Alone. Head in hands. Sobbing.
Unable to understand what to do next.
Unable to take in what had just happened, or to perceive how her life would now pan out.
Distraught, and yet needing to keep the family together, the animals tended, and the farm still at least ticking over, she could not even begin to imagine how she would do this.
The worst had happened – her husband and farmer, Willis, had died, alone on a hillside, crushed by the weight of a tractor which had dodgy brakes, and had let itself loose, tumbling down the hillside, with Willis stuck in its path.
Why was he unable to run away? No-one will ever know. He was alone, working solo as he preferred, with Sarah only wondering if something had gone wrong when he did not turn up for dinner that afternoon.
Days went by in numbness; her eldest son returned home to find the paperwork, finances, and other essential items for the running of the farm in disarray, if there at all. Most of everything appeared to have been stored in Willis’s head.
Sarah alternated between rage and feeling utterly bereft; between fear of the future and worry about what they were going to do right now, today. A maelstrom of emotions did not help with the sorting out of the practicalities that now needed to happen, the funeral being the most pressing.
Horror descended as Sarah and the family began to get used to the idea that the worst they could imagine had indeed happened.
And yet.
Neighbors from far and wide turned up to help. Money poured in from a funding site set up by other friends. The animals still squawked, grunted, and clucked, wanting to be fed. Life continued.
And that’s what happens when someone dies suddenly – life continues. In fact, no matter how they die, whether sudden or not, life continues. That’s just the way it is.

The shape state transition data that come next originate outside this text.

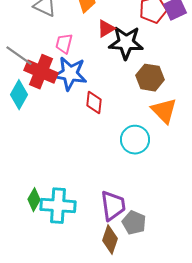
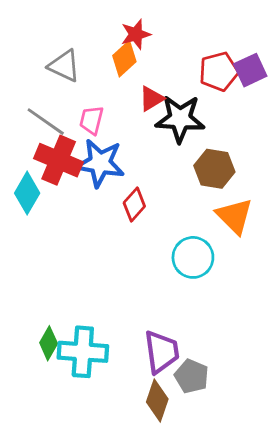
gray line: (19, 56) -> (46, 122), moved
red diamond: (94, 103) -> (134, 205), turned 35

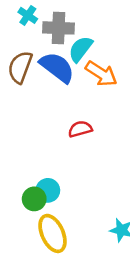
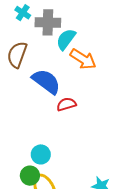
blue semicircle: (57, 67) -> (46, 81), moved
green circle: (34, 199) -> (30, 176), moved

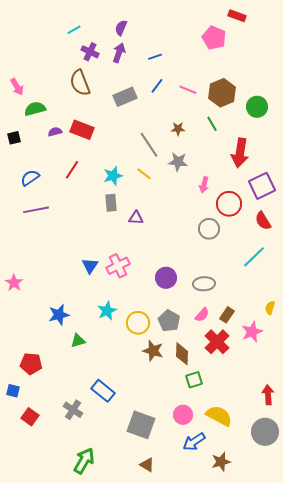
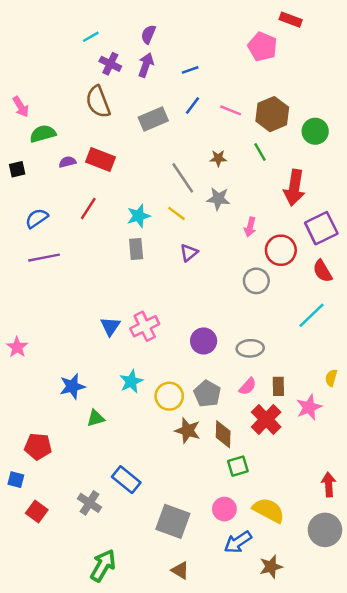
purple triangle: (136, 218) -> (189, 253), moved, turned -42
brown rectangle: (227, 315) -> (278, 386), turned -35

But if this very basic fact is not admitted in advance (preferably well in advance) of death occurring, then stories like Sarah and Willis’ occur. Neither of them had begun to think about how one of them would manage alone, without the other.
Of course, family and friends left behind do manage, at least, mostly. They have no choice. But, oh my goodness, how very much easier it could have been made if only Willis had been willing to think the one thought that no-one ever wants to think:
I dare you to think this thought now, and especially if you have family dependent on income that you are responsible for.
If you don’t dare to think this, then you will likely be leaving your family and friends a very big mess – at the very least a muddle, which they could well do without – at a time when they will be distraught at you not being there.
This story (a true one, with identifying names and details changed) tells of a sudden accident, and most people don’t die like that.
Many have some warning, such as in a serious illness, and most people tend to become more and more frail until eventually, for one reason or another, the body gives up. But does this in itself make people take action about their end of life plans? Not necessarily, sadly.
But it is an action, or rather a series of actions, that needs to be highlighted as important, put on the priority list, and then done.
Paradoxically, when we are willing to face the end, we find ourselves able to appreciate being here, now, more fully. In other words, facing the end enables more joy right now; more pleasure and more satisfaction.
When you put it like that, taking care of your end-of-life matters becomes a bit more palatable, doesn’t it? Even if you still haven’t got a clue where to begin, or your feel overwhelmed by the enormity of it, or you think you simply have not got any more time to take on anything else.
So here are 3 small actions to take right now, to move you forward with this:
Is your will up to date? Make sure it still says what you want it to say. If you haven’t got a will, google an online will writing site for your country, and start the process. Or call a local lawyer to ask what needs to happen for you to get a will made.
If you were unable to speak, or couldn’t manage your finances for any reason, who would act for you? This is a power of attorney. If you don’t have one in place, then the first step is to find the answer to who this might be and then take the necessary legal action to put them in place.
Decluttering is just one part of a good end-of-life plan. Forget about doing anything about it other than selecting one bookshelf, one drawer, or one small area of a room. Commit to tidying that so at least all the stuff there looks better!
The next step will be to sort through, say 10 books, half of the drawer, or the small area. But if you only do the tidying, you have still started, and you still get to celebrate yourself! (Very important when doing decluttering!)
Which action will you take today? Go and do it now then come back and use the comments to share your accomplishment.